Even after just this week (or two?) without HP... the site is now exhaustingly one-note. If that was the aim, then it's a job well-done. I suppose for the ardent fat fans, that's great. Can there ever be too much of a good thing? There can for me. I now understand that HP provided not only a pressure-release for hot button, off-topic subjects, but also a much, much, much, needed key change from the one-note-of-fat. Maybe that key was sometimes shrill and unpleasant, but it was different, and made going back to the fat topics all that much more pleasant and appreciated.

Maybe it'll all even out and settle into something nice. Or maybe we'll lose something (and some people) that will be missed. Everyone gets to make that judgment for themselves.


----------



## snuggletiger

its nice to know the thought police and the "OMG You said something that might have injured some stranger's feelings" cabal have won out. Forget debate and intercourse of ideas. Our next departing guest will probably be rational thought. Goodbye Rational Thought say hi to HP out there.


----------



## Sandie S-R

TraciJo67 said:


> ......snip.....
> 
> Still not understanding why we can't just allow HP to be an unmoderated free-for-all. ......snip......




Because this is not what HP was ever intended for and not what Conrad wants for Dimensions. 

You can find that sort of thing on lots of other political and religious forums all over the internet.


----------



## Miss Vickie

I'm just as upset as you guys are about this, but all this complaining isn't going to bring Hyde Park back. It seems like Conrad's mind is made up and once it's made up it's not going to change; I already experienced this with the WLS discussion forum and despite passionate discussion, for all intents and purposes, it's gone.

Our only hope is to start threads about non-fat-related topics that interest us in the lounge. Hopefully we'll be able to keep them on track (and friendly) so they won't get shut down. Not that I'm holding out much hope, but it seems that's the best we're gonna get at this point in time.


----------



## mergirl

Miss Vickie said:


> I'm just as upset as you guys are about this, but all this complaining isn't going to bring Hyde Park back. It seems like Conrad's mind is made up and once it's made up it's not going to change; I already experienced this with the WLS discussion forum and despite passionate discussion, for all intents and purposes, it's gone.
> 
> Our only hope is to start threads about non-fat-related topics that interest us in the lounge. Hopefully we'll be able to keep them on track (and friendly) so they won't get shut down. Not that I'm holding out much hope, but it seems that's the best we're gonna get at this point in time.
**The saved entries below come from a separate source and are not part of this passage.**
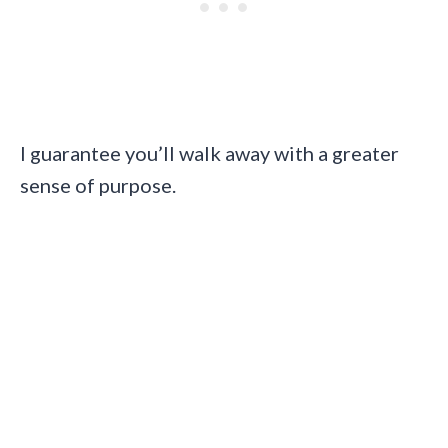
I guarantee you’ll walk away with a greater
sense of purpose.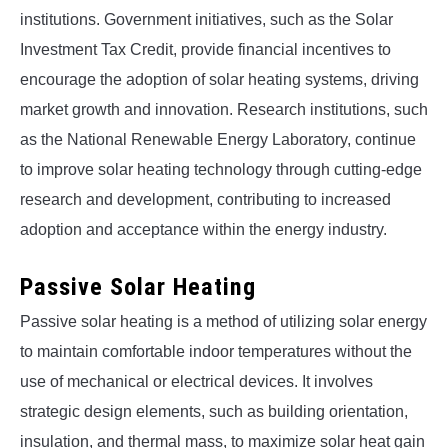
institutions. Government initiatives, such as the Solar
Investment Tax Credit, provide financial incentives to
encourage the adoption of solar heating systems, driving
market growth and innovation. Research institutions, such
as the National Renewable Energy Laboratory, continue
to improve solar heating technology through cutting-edge
research and development, contributing to increased
adoption and acceptance within the energy industry.
Passive Solar Heating
Passive solar heating is a method of utilizing solar energy
to maintain comfortable indoor temperatures without the
use of mechanical or electrical devices. It involves
strategic design elements, such as building orientation,
insulation, and thermal mass, to maximize solar heat gain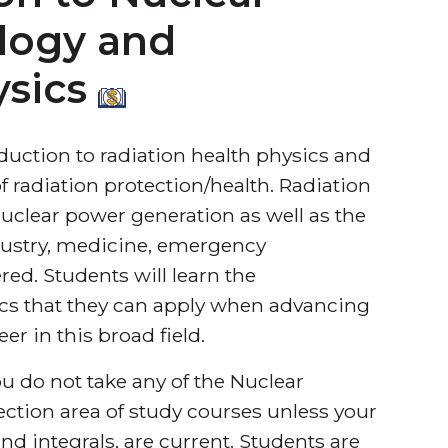
logy and
ysics
uction to radiation health physics and
 of radiation protection/health. Radiation
uclear power generation as well as the
ndustry, medicine, emergency
ed. Students will learn the
ics that they can apply when advancing
er in this broad field.
u do not take any of the Nuclear
ction area of study courses unless your
nd integrals, are current. Students are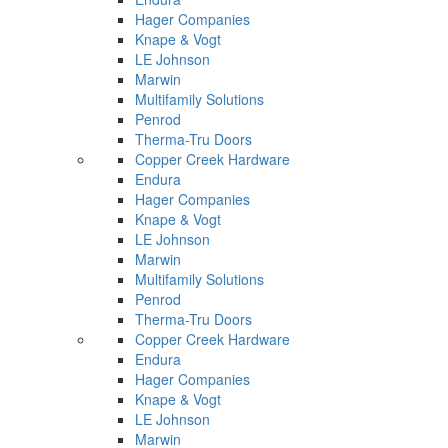
Hager Companies
Knape & Vogt
LE Johnson
Marwin
Multifamily Solutions
Penrod
Therma-Tru Doors
Copper Creek Hardware
Endura
Hager Companies
Knape & Vogt
LE Johnson
Marwin
Multifamily Solutions
Penrod
Therma-Tru Doors
Copper Creek Hardware
Endura
Hager Companies
Knape & Vogt
LE Johnson
Marwin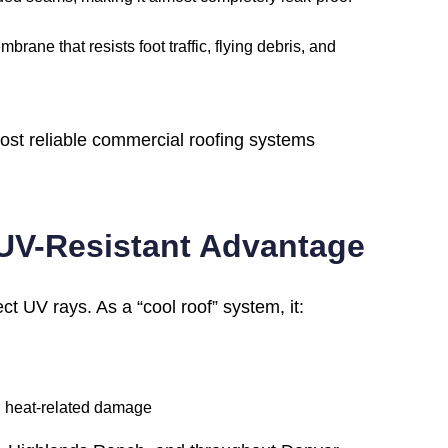
rane that resists foot traffic, flying debris, and
st reliable commercial roofing systems
 UV-Resistant Advantage
ect UV rays. As a “cool roof” system, it:
ng heat-related damage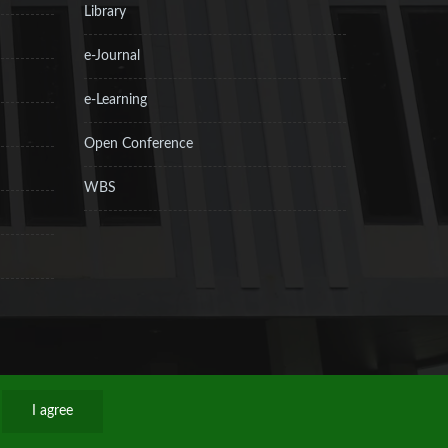
Library
e-Journal
e-Learning
Open Conference
WBS
I agree
Privacy Policy
Sitemap
RSS
Contact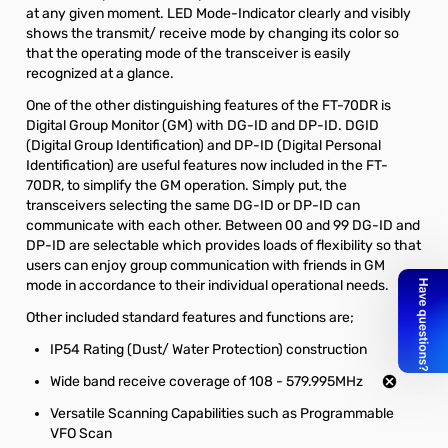
at any given moment. LED Mode-Indicator clearly and visibly
shows the transmit/ receive mode by changing its color so
that the operating mode of the transceiver is easily
recognized at a glance.
One of the other distinguishing features of the FT-70DR is
Digital Group Monitor (GM) with DG-ID and DP-ID. DGID
(Digital Group Identification) and DP-ID (Digital Personal
Identification) are useful features now included in the FT-
70DR, to simplify the GM operation. Simply put, the
transceivers selecting the same DG-ID or DP-ID can
communicate with each other. Between 00 and 99 DG-ID and
DP-ID are selectable which provides loads of flexibility so that
users can enjoy group communication with friends in GM
mode in accordance to their individual operational needs.
Other included standard features and functions are;
IP54 Rating (Dust/ Water Protection) construction
Wide band receive coverage of 108 - 579.995MHz
Versatile Scanning Capabilities such as Programmable
VFO Scan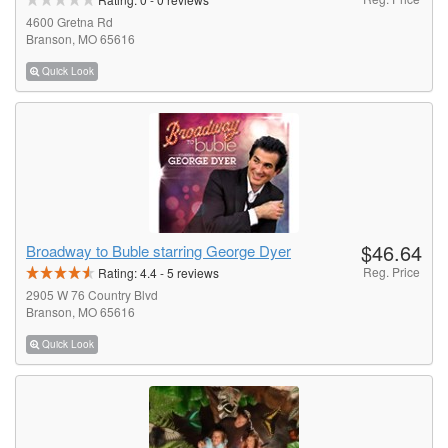
4600 Gretna Rd
Branson, MO 65616
Quick Look
$46.64
Broadway to Buble starring George Dyer
Reg. Price
Rating:
4.4
-
5
reviews
2905 W 76 Country Blvd
Branson, MO 65616
Quick Look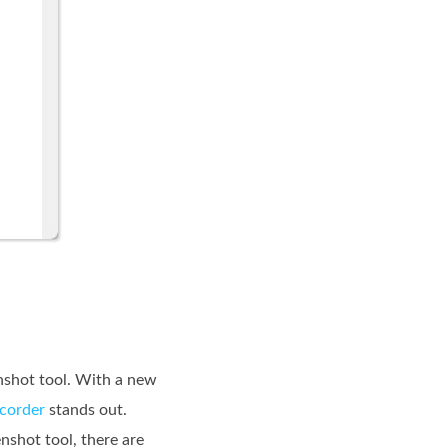
enshot tool. With a new
ecorder
stands out.
enshot tool, there are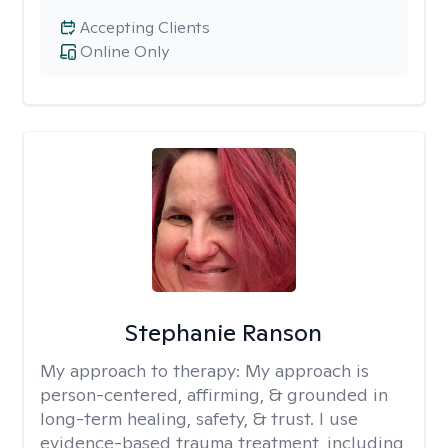
Accepting Clients
Online Only
Stephanie Ranson
My approach to therapy:
My approach is
person-centered, affirming, & grounded in
long-term healing, safety, & trust. I use
evidence-based trauma treatment, including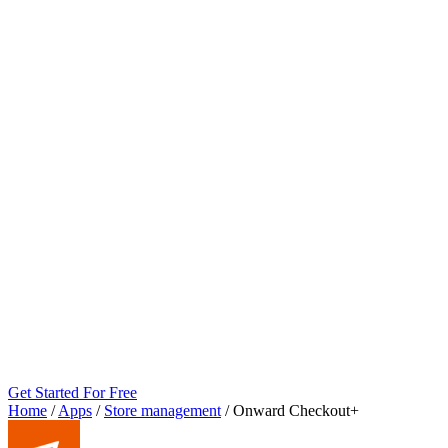
Get Started For Free
Home
/
Apps
/
Store management
/
Onward Checkout+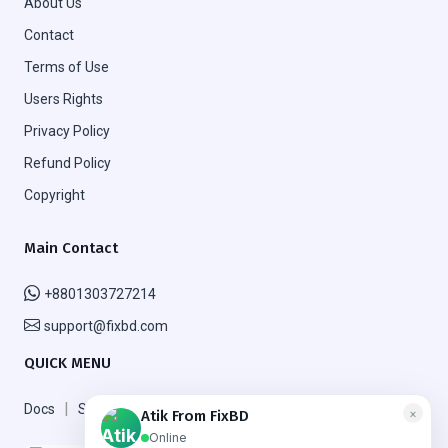
About Us
Contact
Terms of Use
Users Rights
Privacy Policy
Refund Policy
Copyright
Main Contact
+8801303727214
support@fixbd.com
QUICK MENU
|
|
Docs
Support
FAQ
×
Atik From FixBD
Online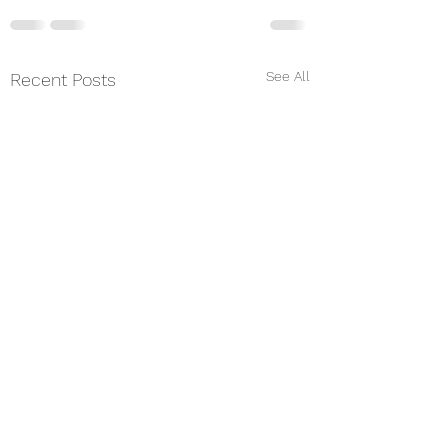
See All
Recent Posts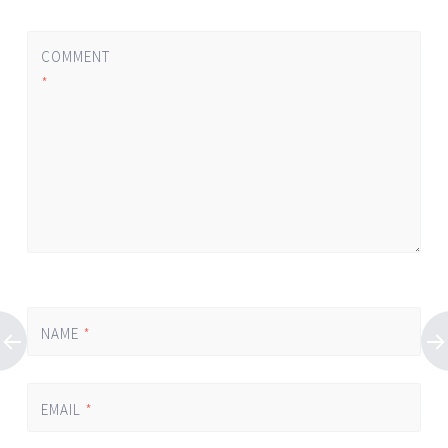
COMMENT
*
NAME
*
EMAIL
*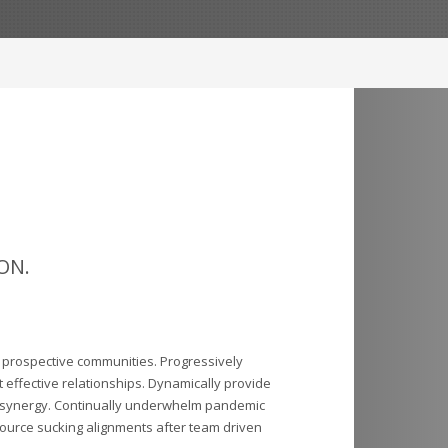
ON.
r prospective communities. Progressively
 effective relationships. Dynamically provide
 synergy. Continually underwhelm pandemic
ource sucking alignments after team driven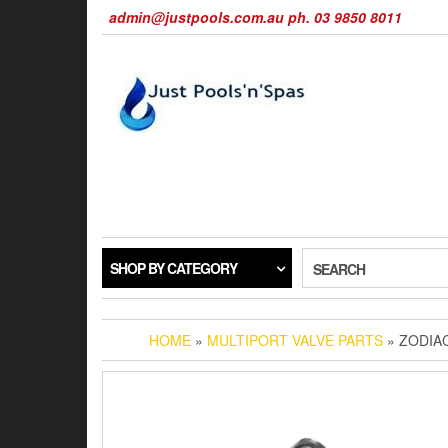
Skip
admin@justpools.com.au ph. 03 9850 8011
to
the
content
SHOP BY CATEGORY
SEARCH
HOME
»
MULTIPORT VALVE PARTS
» ZODIAC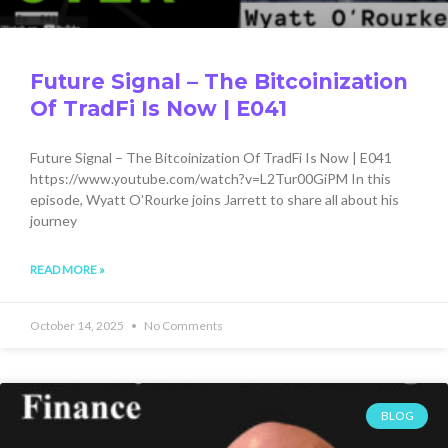
Future Signal – The Bitcoinization
Of TradFi Is Now | E041
Future Signal – The Bitcoinization Of TradFi Is Now | E041
https://www.youtube.com/watch?v=L2Tur00GiPM In this
episode, Wyatt O’Rourke joins Jarrett to share all about his
journey
READ MORE »
October 14, 2025
No Comments
BLOG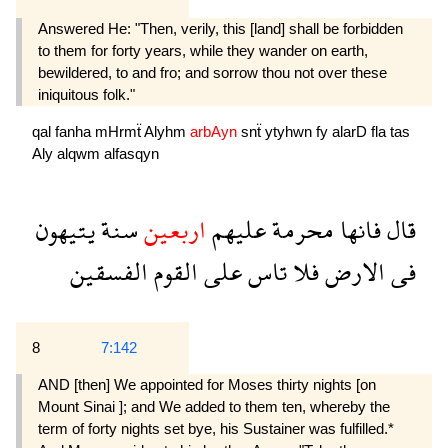
Answered He: "Then, verily, this [land] shall be forbidden
to them for forty years, while they wander on earth,
bewildered, to and fro; and sorrow thou not over these
iniquitous folk."
qal
fanha
mHrmẗ
Alyhm
arbAyn
snẗ
ytyhwn
fy
alarD
fla
tas
Aly
alqwm
alfasqyn
يتيهون
سنة
اربعين
عليهم
محرمة
فانها
قال
الفسقين
القوم
على
تاس
فلا
الارض
فى
8
7:142
AND [then] We appointed for Moses thirty nights [on
Mount Sinai ]; and We added to them ten, whereby the
term of forty nights set bye, his Sustainer was fulfilled.*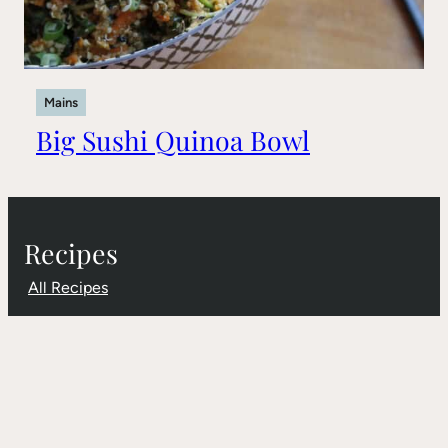
Mains
Big Sushi Quinoa Bowl
Recipes
All Recipes
Gluten-Free
Sugar-Free
Dairy-Free
Products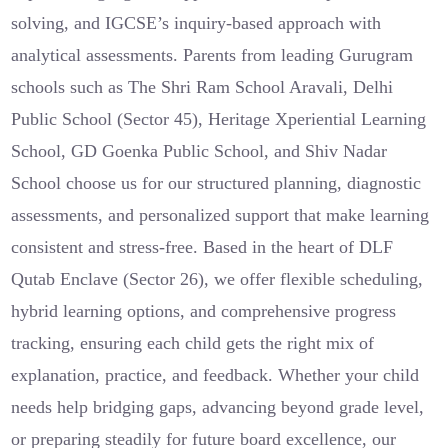
solving, and IGCSE’s inquiry-based approach with
analytical assessments. Parents from leading Gurugram
schools such as The Shri Ram School Aravali, Delhi
Public School (Sector 45), Heritage Xperiential Learning
School, GD Goenka Public School, and Shiv Nadar
School choose us for our structured planning, diagnostic
assessments, and personalized support that make learning
consistent and stress-free. Based in the heart of DLF
Qutab Enclave (Sector 26), we offer flexible scheduling,
hybrid learning options, and comprehensive progress
tracking, ensuring each child gets the right mix of
explanation, practice, and feedback. Whether your child
needs help bridging gaps, advancing beyond grade level,
or preparing steadily for future board excellence, our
There have already been threds shut down because they were "too like hyde park"..EVEN when they seemed pretty civil..So basically i think all we can talk about now is being fat (and liking it) or liking fat. Or name that tune with a pic of a kitten falling off something for a nice change.


----------



## Miss Vickie

mergirl said:


> There have already been threds shut down because they were "too like hyde park"..EVEN when they seemed pretty civil..So basically i think all we can talk about now is being fat (and liking it) or liking fat. Or name that tune with a pic of a kitten falling off something for a nice change.



Seems that way, doesn't it?


----------



## Admiral_Snackbar

SamanthaNY said:


> I was glad to see Teh 'Park go - initially. I hated it. But - I was unaware just how much it's demise was going to change the entire landscape here. And boy, has it ever. Now it's all-fat-all-the-time. Sure, there's no risk of seeing other sides to people, but the downside of that is that there's no chance to see other sides of people. Fat, fat, fat, fat, fattie, fat, fat. Oh, and fat, fatso. Btw - fat! Would you like some fat with your fat? Yes, I know - there's the lounge. Where we can guess letters 'n stuff. Nice, but not really very deep.
> 
> Even after just this week (or two?) without HP... the site is now exhaustingly one-note. If that was the aim, then it's a job well-done. I suppose for the ardent fat fans, that's great. Can there ever be too much of a good thing? There can for me. I now understand that HP provided not only a pressure-release for hot button, off-topic subjects, but also a much, much, much, needed key change from the one-note-of-fat. Maybe that key was sometimes shrill and unpleasant, but it was different, and made going back to the fat topics all that much more pleasant and appreciated.
> 
> Maybe it'll all even out and settle into something nice. Or maybe we'll lose something (and some people) that will be missed. Everyone gets to make that judgment for themselves.


Gee, we didn't expect the Spanish Inquisition....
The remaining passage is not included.